▶ [Try it]: Your answer must consist of every line from the data below that includes the word "phẩm".

Collected data:
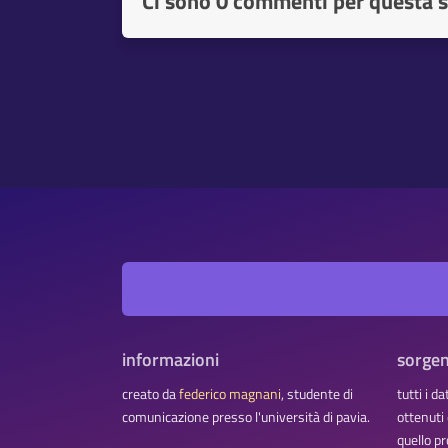
Ci sono
0 commenti per questa s
informazioni
sorgen
creato da
federico magnani
, studente di
tutti i d
comunicazione presso l'università di pavia.
ottenuti
quello pr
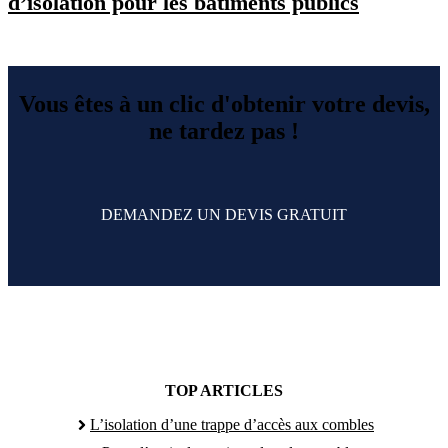
d’isolation pour les bâtiments publics
Vous êtes à un clic d'obtenir votre devis,
ne tardez pas !
DEMANDEZ UN DEVIS GRATUIT
TOP ARTICLES
L’isolation d’une trappe d’accès aux combles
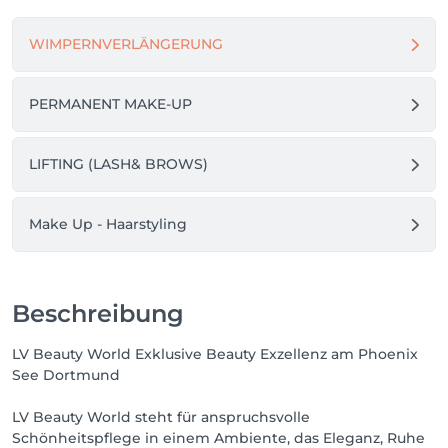
WIMPERNVERLÄNGERUNG
PERMANENT MAKE-UP
LIFTING (LASH& BROWS)
Make Up - Haarstyling
Beschreibung
LV Beauty World Exklusive Beauty Exzellenz am Phoenix
See Dortmund
LV Beauty World steht für anspruchsvolle
Schönheitspflege in einem Ambiente, das Eleganz, Ruhe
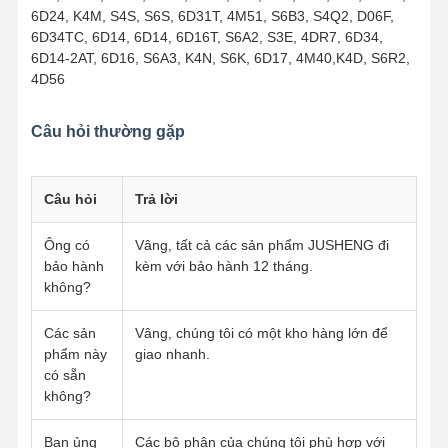
6D24, K4M, S4S, S6S, 6D31T, 4M51, S6B3, S4Q2, D06F,
6D34TC, 6D14, 6D14, 6D16T, S6A2, S3E, 4DR7, 6D34,
6D14-2AT, 6D16, S6A3, K4N, S6K, 6D17, 4M40,K4D, S6R2,
Kiểm Soát
Liên Hệ
Chat Ngay
4D56
Chất Lượng
Chúng Tôi
Bây Giờ
Câu hỏi thường gặp
Bộ phận động cơ máy xúc Komatsu
Bộ phận động cơ máy đào MITSUBISHI
Câu hỏi
Trả lời
Phụ tùng động cơ Caterpillar
Ông có
Vâng, tất cả các sản phẩm JUSHENG đi
bảo hành
kèm với bảo hành 12 tháng.
Các bộ phận động cơ Kubota
không?
Bộ phận động cơ Cummins
Các sản
Vâng, chúng tôi có một kho hàng lớn để
phẩm này
giao nhanh.
YANMAR Bộ phận động cơ
có sẵn
không?
Bộ phận động cơ máy đào DOOSAN
Các bộ phận động cơ thợ đào Isuzu
Bạn ủng
Các bộ phận của chúng tôi phù hợp với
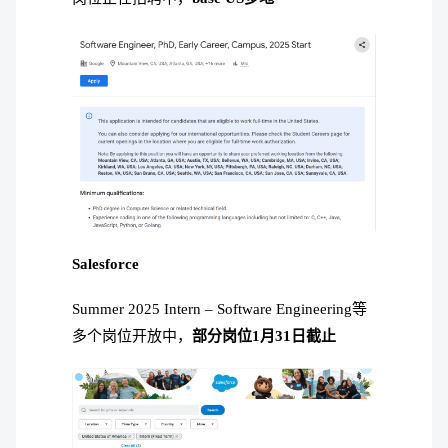
Salesforce
Summer 2025 Intern – Software Engineering等
多个岗位开放中，
部分岗位1月31日截止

▶ [Output for this exercise]:
Vâng, tất cả các sản phẩm JUSHENG đi
phẩm này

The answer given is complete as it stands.